Product mix is nothing but the combined opinion of a thousand idiots hitting the cheese button. “Corvettes sell best with automatic transmissions” — CHEESE.

“You can’t have a loaded car with the base engine, or a bare-bones car with the big motor” — CHEESE.

“Nobody wants a sedan in bright blue or red” — CHEESE.

Nobody looks up. Nobody asks. Nobody thinks. The whole mechanism is unconscious. And when the extra-cheese sandwiches arrive, they sell, because it’s the only option. That reinforces the extra-cheese mentality.

It’s not a harmless process, this unconscious cheese-lining. It robs us of choice. It puts us in the position of having to buy what we’re offered, knowing that our purchase of that product is also a vote for the status quo. If you buy an automatic-transmission Accord Sport because that’s all they have in stock, you’ve fucked yourself and you’ve also fucked the rest of us, because you just voted for that dealer to stock automatic Sports exclusively.

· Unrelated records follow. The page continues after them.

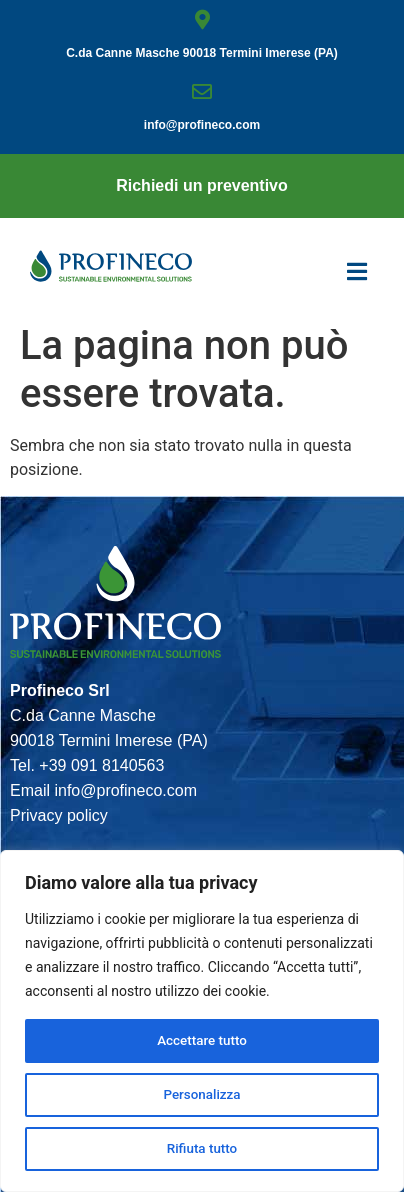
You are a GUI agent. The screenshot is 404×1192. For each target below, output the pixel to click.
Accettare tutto (202, 1041)
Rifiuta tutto (202, 1149)
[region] (202, 1021)
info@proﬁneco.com (202, 125)
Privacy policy (59, 815)
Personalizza (202, 1095)
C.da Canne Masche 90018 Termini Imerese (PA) (202, 53)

I’m not going back to Jimmy John’s tomorrow. I can’t eat there two days in a row without the depression swelling up. Come Tuesday or Wednesday, I’m going to go back. If they try to stick me with cheese, I’m going to say something. I will provide that entire restaurant with a conscious moment. You can do the same. Order the car you want. Don’t take no for an answer. It’s not just a conscious action. It’s an unselfish one. You’re voting for choice. Like the choice my old not-quite-a-girlfriend made, when she decided to abandon men like me. Scratch that. Like Jamie Lannister said, there are no men like me. There’s only me. And there is only you. So order what you want. Be yourself, even if all you are is an unhappy middle-aged man standing in line for a $4 sandwich.